Last Sunday night, the first episode of the mini-series Killing Jesus scored the largest number of viewers in the entire history of the National Geographic Channel. A couple years ago History Channel’s mini The Bible scored a similar upset; and this year, many anticipate that the sequel to The Bible, A.D.: The Bible Continues, premiering on NBC Easter Sunday night – like The Bible, produced by Survivor creator Mark Burnett and Touched by an Angel star Roma Downey — will be just as successful. And not to be outdone, CBS is offering The Dovekeepers, a mini-series about the heroic Jewish defiance of the Roman siege of Masada in 73 A.D.
While it’s wonderful that the Easter holiday is filled with positive and family-friendly programming, it is unfortunate that such programming comes around only twice a year (Easter and Christmas). Recently, NBC President of Entertainment Jennifer Salke said in apparent astonishment, “There was a misconception of looking at those things as being niche and not realizing they actually represent an enormous part of our country that is not finding programming that speaks specifically to them.”
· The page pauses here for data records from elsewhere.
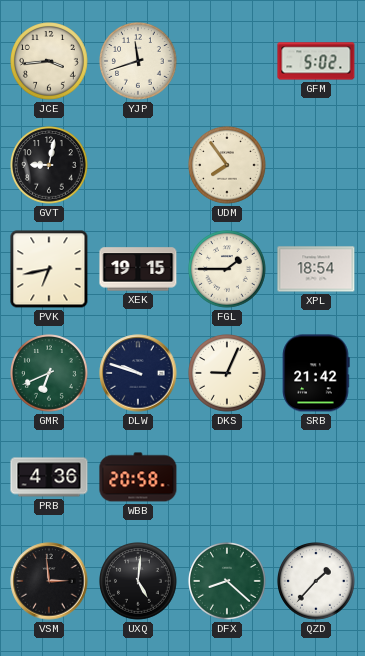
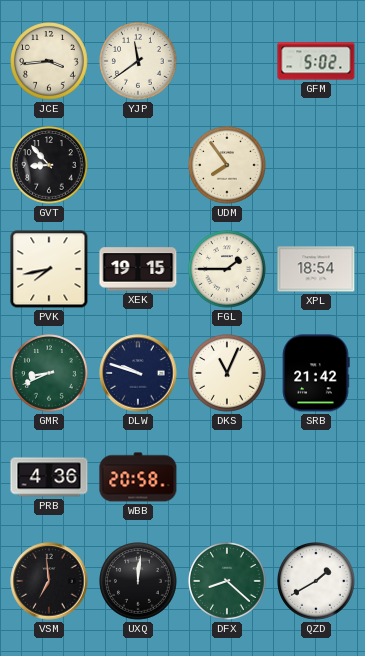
YJP: 11:42 -> 11:39
GVT: 9:02 -> 8:53
PVK: 6:43 -> 7:43
GMR: 6:41 -> 8:41
DKS: 9:04 -> 11:04
VSM: 2:59 -> 6:59
UXQ: 5:01 -> 12:01
QZD: 1:37 -> 1:40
According to the U.S. Census, approximately 75% of Americans describe themselves as Christians. It would seem to be a no-brainer for ratings-starved networks to appeal to a “niche” which makes up three-quarters of the nation – but by and large, they don’t. Maybe the “daring” and “edgy” creative programmers and network executives in Manhattan and Hollywood out to come out of their bubbles a little more often, and take a chance on airing programming the overwhelming majority of the country actually wants to see.